Be wary of tangents that go nowhere
On June 15, 2020 | 0 Comments | Writing tips |

When I was writing my first novel, I was so excited to see my own words on the page that I ended up with several scenes that didn’t have much at all to do with the main plot. After I signed with an agent she pointed out this tendency to wander and had me cut a lot out. I mean a LOT. It was painful to hit the delete key, but I realized that she was right.

When you’re writing a novel, make sure each scene has a purpose. If you go off on tangents that have nothing to do with the plot or aren’t going to somehow tie back into it later, your readers are going to get confused, or bored, and they may stop reading entirely.

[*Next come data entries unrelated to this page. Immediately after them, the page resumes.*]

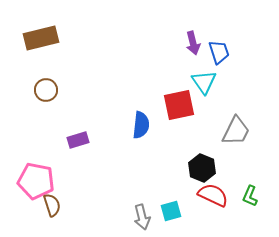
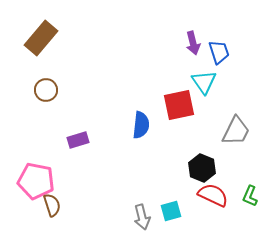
brown rectangle: rotated 36 degrees counterclockwise
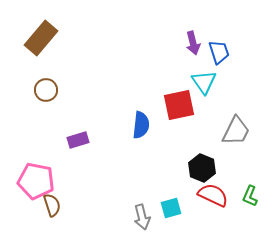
cyan square: moved 3 px up
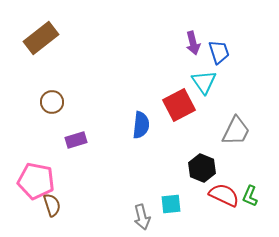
brown rectangle: rotated 12 degrees clockwise
brown circle: moved 6 px right, 12 px down
red square: rotated 16 degrees counterclockwise
purple rectangle: moved 2 px left
red semicircle: moved 11 px right
cyan square: moved 4 px up; rotated 10 degrees clockwise
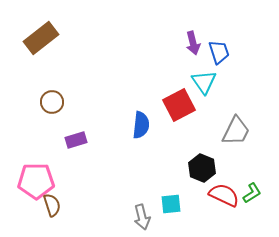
pink pentagon: rotated 12 degrees counterclockwise
green L-shape: moved 2 px right, 3 px up; rotated 145 degrees counterclockwise
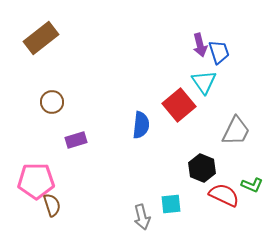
purple arrow: moved 7 px right, 2 px down
red square: rotated 12 degrees counterclockwise
green L-shape: moved 8 px up; rotated 55 degrees clockwise
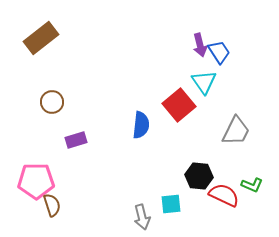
blue trapezoid: rotated 15 degrees counterclockwise
black hexagon: moved 3 px left, 8 px down; rotated 16 degrees counterclockwise
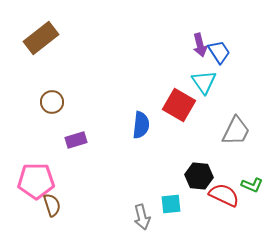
red square: rotated 20 degrees counterclockwise
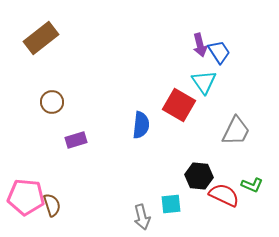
pink pentagon: moved 10 px left, 16 px down; rotated 6 degrees clockwise
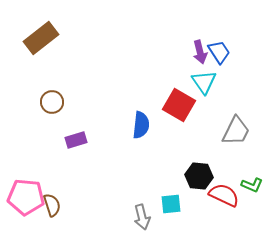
purple arrow: moved 7 px down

I recently finished reading a murder mystery that veered off in several directions with new characters who seemed interesting enough, but then they all disappeared and never wound their way back into the story. When the killer was revealed and the book was over, instead of feeling satisfied I found myself scratching my head and thinking But what happened to that little blonde girl on the side of the road? And why didn’t I find out what the deal was with that creepy truck driver guy? And where did that wise old lady from the restaurant go?

It was as if the author couldn’t be bothered to finish writing his own book.

Having subplots can keep a novel interesting, but they need to keep the overall story moving forward. If they go nowhere, your story goes nowhere, and your readers might end up going somewhere else for their next book.